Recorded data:
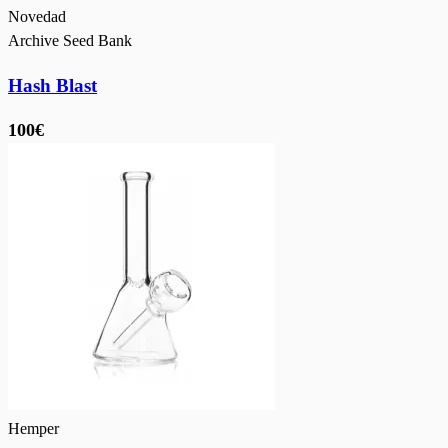
Novedad
Archive Seed Bank
Hash Blast
100€
Hemper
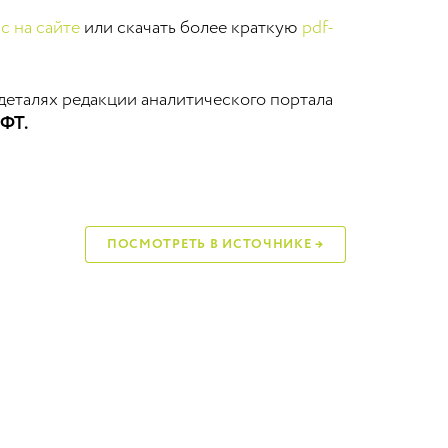
с на сайте
или скачать более краткую
pdf-
 деталях редакции аналитического портала
ЦФТ.
ПОСМОТРЕТЬ В ИСТОЧНИКЕ →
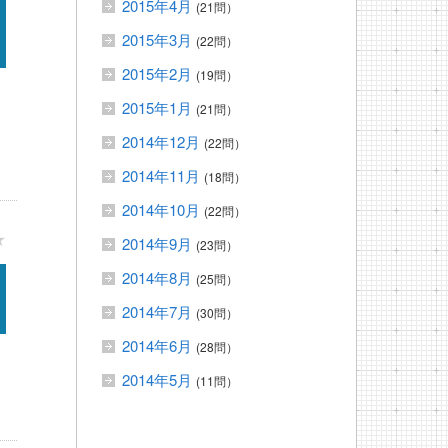
2015年4月
(21問）
2015年3月
(22問）
2015年2月
(19問）
2015年1月
(21問）
2014年12月
(22問）
2014年11月
(18問）
2014年10月
(22問）
★
2014年9月
(23問）
2014年8月
(25問）
2014年7月
(30問）
2014年6月
(28問）
2014年5月
(11問）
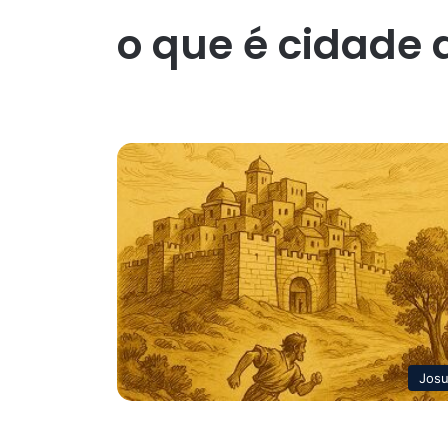
o que é cidade 
Jos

Your instructions: Set every record down again verbatim, without pictures.

Task solution:
Novedad
Archive Seed Bank
Hash Blast
100€
Hemper
с на сайте
или скачать более краткую
pdf-
 деталях редакции аналитического портала
ЦФТ.
ПОСМОТРЕТЬ В ИСТОЧНИКЕ →
2015年4月
(21問）
2015年3月
(22問）
2015年2月
(19問）
2015年1月
(21問）
2014年12月
(22問）
2014年11月
(18問）
2014年10月
(22問）
★
2014年9月
(23問）
2014年8月
(25問）
2014年7月
(30問）
2014年6月
(28問）
2014年5月
(11問）
o que é cidade 
Jos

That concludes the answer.